Tuesday, February 7, 2012
Running With The Big Dogs: A Jet Experience
“Flying Like The Pros” shows GA pilots big-cockpit methods and techniques
Flying a jet is an intimidating thing for a stick-and-rudder guy like me. Even the walkaround leaves you scratching your head as this magnificent streamlined beast looms before you like an ultramodern totem. But it's not until you strap in that you realize the coolness of what you're about to do.
In many ways, jets are easier. There's no torque or P-factor. In the Mustang, there's no mixture or prop controls or cowl flaps; FADEC takes care of all that. But jets have more systems to manage. In the Mustang, the Garmin G1000 is where everything happens, so getting intimate with it is essential.
The Flying Like The Pros concept begins even before startup. Checklists and callouts are done more thoroughly than typical. For example, when approaching a runway that needs to be crossed, the pilot turns on strobes and exterior lights, looks diligently both ways, calls out, "Clear left, clear on the right," then waits for the copilot to confirm before crossing the runway.

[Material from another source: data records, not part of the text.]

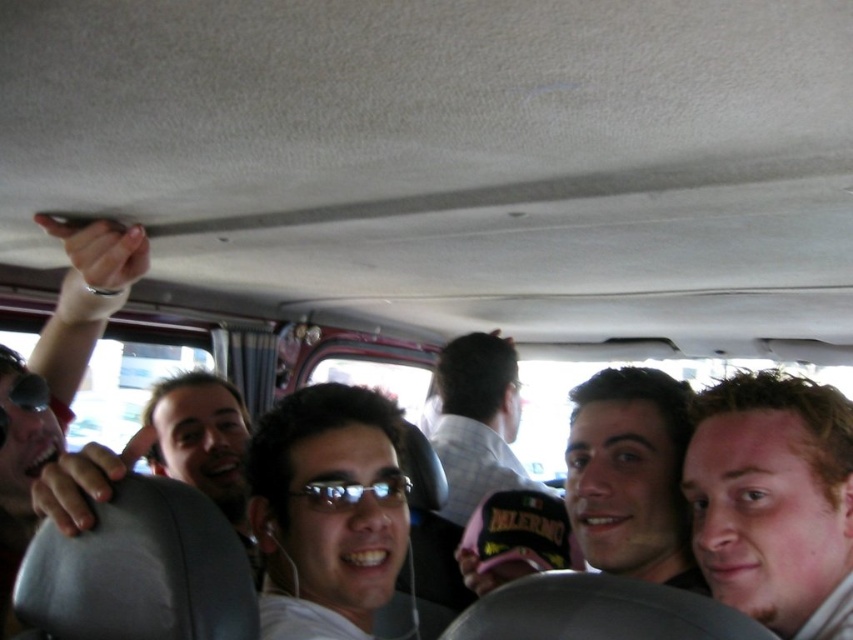 Does pink fabric cap at center have a lesser width compared to clear plastic glasses at center?

In fact, pink fabric cap at center might be wider than clear plastic glasses at center.

Can you confirm if pink fabric cap at center is taller than clear plastic glasses at center?

Correct, pink fabric cap at center is much taller as clear plastic glasses at center.

Is point (575, 397) behind point (305, 497)?

Yes, it is behind point (305, 497).

Where is `pink fabric cap at center`? pink fabric cap at center is located at coordinates (631, 476).

Does point (656, 520) come closer to viewer compared to point (10, 628)?

Yes, it is in front of point (10, 628).

Between pink fabric cap at center and matte black sunglasses at upper left, which one has more height?

matte black sunglasses at upper left is taller.

What do you see at coordinates (631, 476) in the screenshot?
I see `pink fabric cap at center` at bounding box center [631, 476].

You are a GUI agent. You are given a task and a screenshot of the screen. Output one action in this format:
    pyautogui.click(x=<x>, y=<y>)
    Task: Click on the pink fabric cap at center
    Image resolution: width=853 pixels, height=640 pixels.
    Given the screenshot: What is the action you would take?
    tap(631, 476)

Between point (746, 413) and point (517, 401), which one is positioned behind?

The point (517, 401) is more distant.

Can you confirm if light brown hair at center is wider than white checkered shirt at center?

Incorrect, light brown hair at center's width does not surpass white checkered shirt at center's.

Is point (750, 401) closer to viewer compared to point (445, 449)?

Yes, point (750, 401) is in front of point (445, 449).

I want to click on light brown hair at center, so click(772, 497). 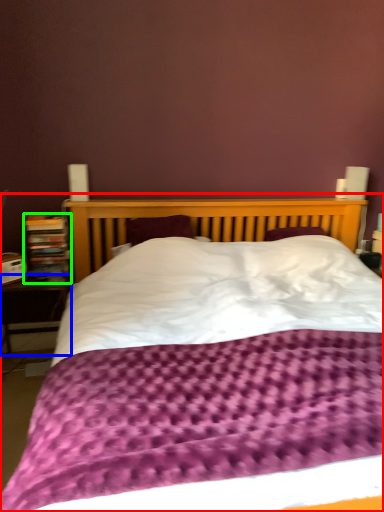 Question: Estimate the real-world distances between objects in this image. Which object is closer to bed (highlighted by a red box), table (highlighted by a blue box) or bookcase (highlighted by a green box)?

Choices:
 (A) table
 (B) bookcase

Answer: (B) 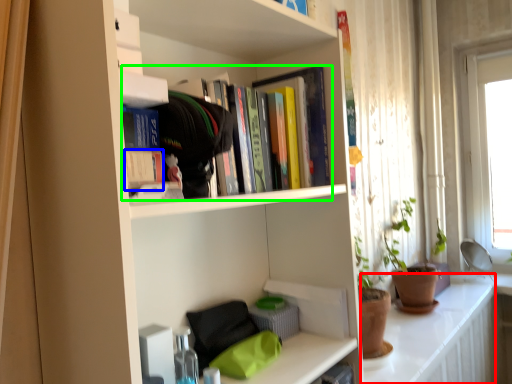 Question: Considering the real-world distances, which object is farthest from counter top (highlighted by a red box)? paperback book (highlighted by a blue box) or book (highlighted by a green box)?

Choices:
 (A) paperback book
 (B) book

Answer: (A) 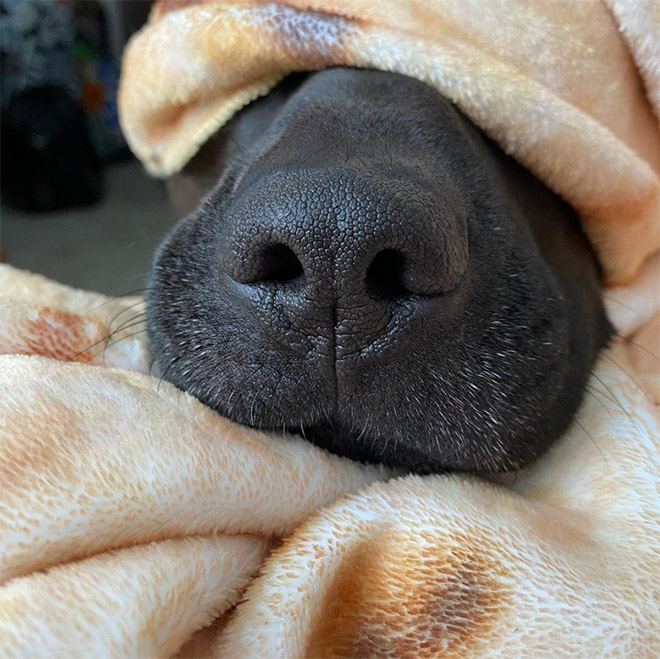 Identify the location of floor. The height and width of the screenshot is (659, 660). (44, 248). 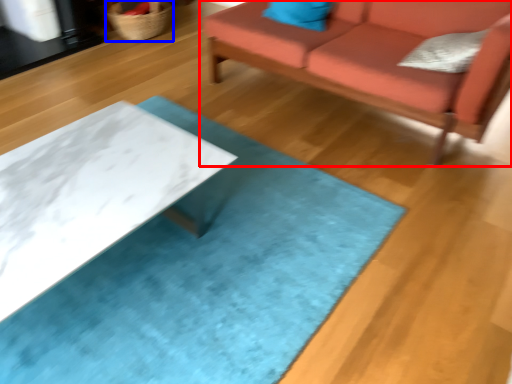 Question: Among these objects, which one is nearest to the camera, studio couch (highlighted by a red box) or basket (highlighted by a blue box)?

Choices:
 (A) studio couch
 (B) basket

Answer: (A)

The takeoff is preceded by, "Runway xx confirmed and matches HSI heading." At its core, it's a more precise and disciplined way of managing the cockpit.
Nothing prepares you for your first jet takeoff from the left seat, when the whine of the turbines becomes focused and sharp, and you feel the power of the airplane travel from the throttles into your whole body. Once the agile Mustang is in the air, things happen faster than in a piston, though pilots used to aircraft like the Cirrus will feel at home immediately because the speeds are similar, and the G1000 is the great equalizer on the panel.
On board also today is Master CFI, Cirrus instructor and MossY's colleague Peter King, and we go through three hours of air work. Particularly fun were the "high dives," which are simulated sudden-decompression scenarios. You climb to altitude, and MossY shouts, "Bang!" You put on your oxygen mask and get down FAST. You close the throttles, put out the speed brakes and gear, crank the Mustang over on its side, and dive down to a breathable altitude. The maneuver requires special clearance from approach control, and watching the rising sun at tilt-a-whirl angles is a better wake-up elixir than any coffee I know of.
Although this could be any typical jet instruction scenario, what makes Flying Like The Pros (www.flyinglikethepros.com) different is MossY's instructing style and his techniques. Apart from being unflinchingly calm and confident, MossY drives you to become a better pilot without you even knowing it. He not only shows you how to do something, but how to do it better.
The FLTP system consists of video courses that stand out from what's available today. They were created with an elite group of professional ATP-rated pilots handpicked by MossY. Each curriculum is less of a standard lesson than it is flying actual scenarios with the best pilot you can imagine sitting right seat. The concept is geared toward GA pilots, and though the courses don't currently include primary flight training, the techniques and methods taught would provide a solid training foundation.